Splunk Observability Cloud Pricing & Customer Reviews
- Pricing: Infrastructure starts at $15/host/month (annual); APM & Infra at $60/host/month (annual); End-to-End at $75/host/month (annual); RUM at $14 per 10,000 sessions; Synthetic Monitoring at $1 per 10,000 uptime requests
- G2 rating: 4.3/5
- Praised for: full-fidelity traces, real-time analytics, integrated troubleshooting, enterprise scale
- Criticized for: High pricing, setup complexity
Splunk Observability Cloud vs groundcover
Splunk emphasizes real-time analytics and full-fidelity tracing across a broad SaaS suite, while groundcover is Kubernetes-first with eBPF collection and predictable node-based pricing plus BYOC/on-prem options. Choose Splunk when you want second-level detection and unified MELT workflows at enterprise scale.
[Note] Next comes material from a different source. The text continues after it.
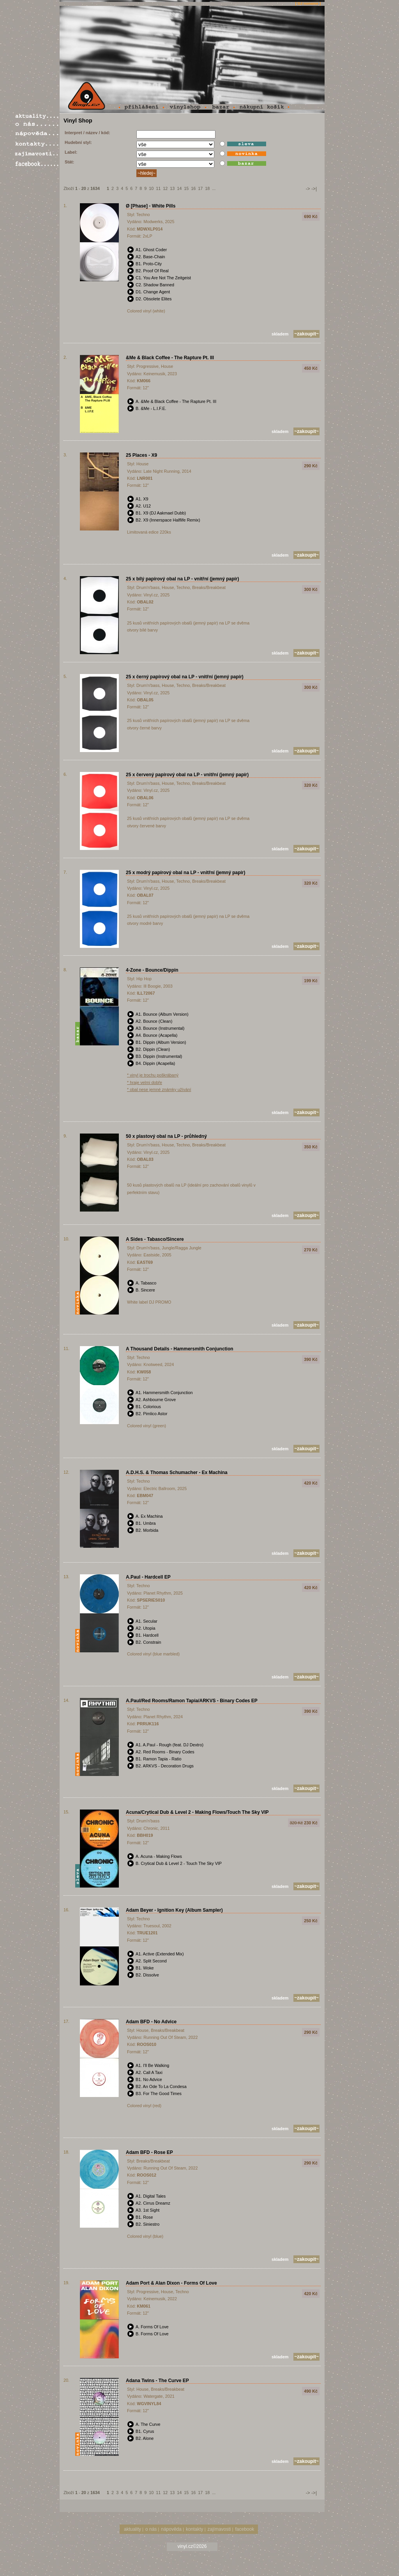 This screenshot has height=2576, width=399. I want to click on 25 Places - X9, so click(141, 455).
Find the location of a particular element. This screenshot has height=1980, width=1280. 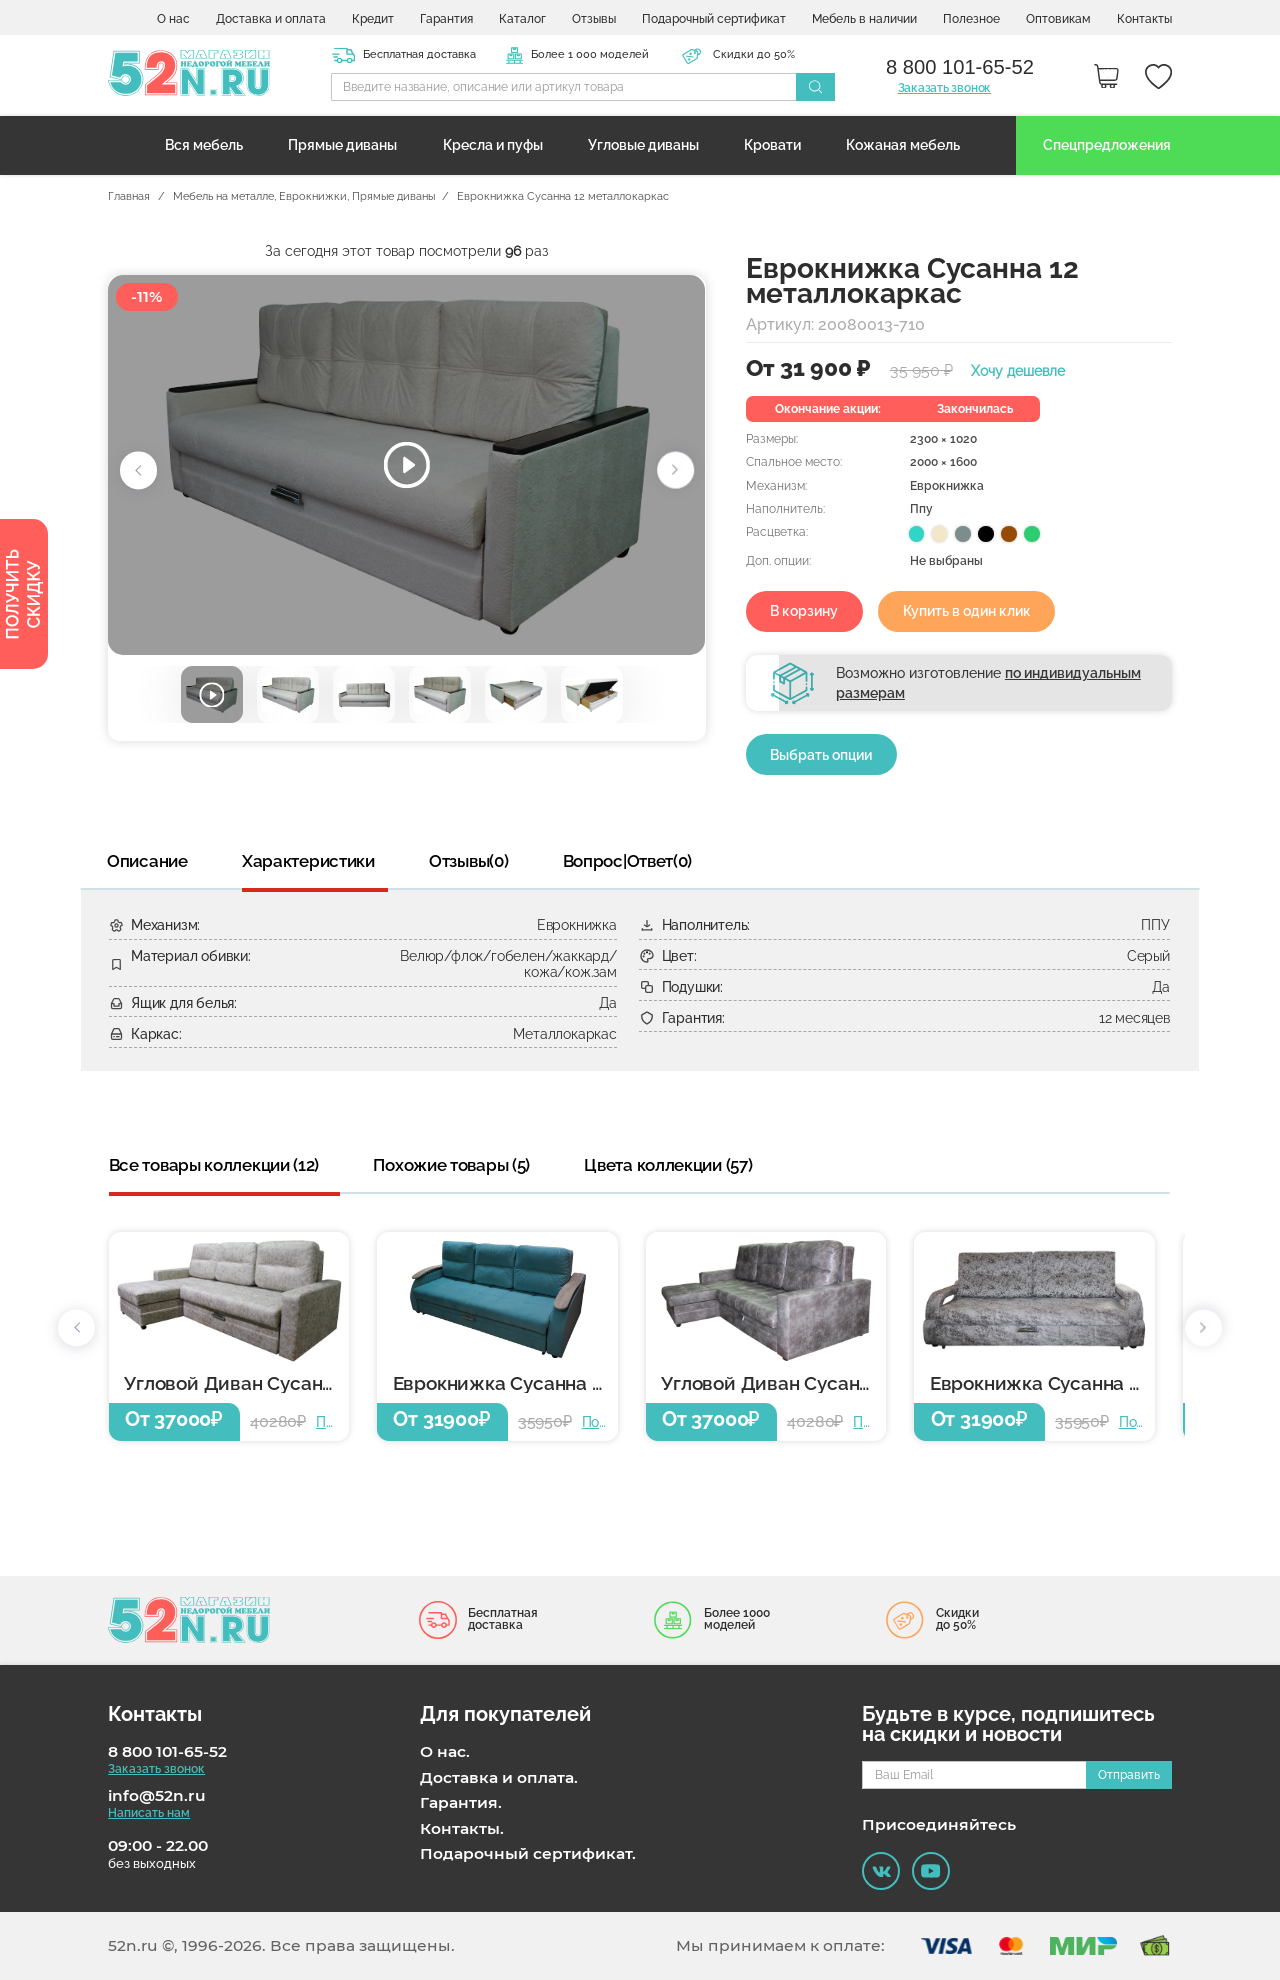 Контакты. is located at coordinates (462, 1829).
Choose groundcover when per-node predictability and strict in-environment data control are the priority.
Conclusion
While groundcover excels at Kubernetes-first observability with self-hosting/BYOC/on-prem hosting, users face isues with its dashboard and navigation, fewer integration support, poor customer support, and high pricing at scale.
CubeAPM is the most robust alternative to groundcover with its OpenTelemetry-first observability, cost-efficiency at just $0.15/GB, smart sampling to optimize costs, responsive customer supprt, and self-hosting via on-prem and BYOC.
Book a free demo with CubeAPM to explore the platform.
Disclaimer: The information in this article reflects the latest details available at the time of publication and may change as technologies and products evolve.
FAQs
1. Does groundcover support OpenTelemetry and full MELT?
Yes. groundcover ingests OTEL data and provides full MELT coverage (metrics, events, logs, traces) with eBPF-based K8s visibility, plus RUM and synthetics. It is Kubernetes-first by design.
2. What deployment options does groundcover offer vs. alternatives?
groundcover supports self-managed, BYOC, and on-prem modes. Several alternatives are SaaS-only, while CubeAPM also offers self-hosting/BYOC for strict data residency.
3. How does groundcover pricing compare with CubeAPM?
groundcover is node-based (e.g., $20 per host/month); costs rise with average node count. CubeAPM is data-metered at a simple pricing of $0.15/GB; for data-heavy but spiky node patterns.
4. Will we need to re-instrument to leave groundcover?
If you already emit OTEL, usually not. Dual-write via the OTEL Collector during a short POC, validate dashboards/alerts, then cut over without code changes.
5. What should a fair 30-day POC include?
Mirror the same OTEL pipelines, replay a known incident, track MTTR and query latency, and compare monthly cost-to-signal (including retention). Validate RBAC/SSO and on-call workflows.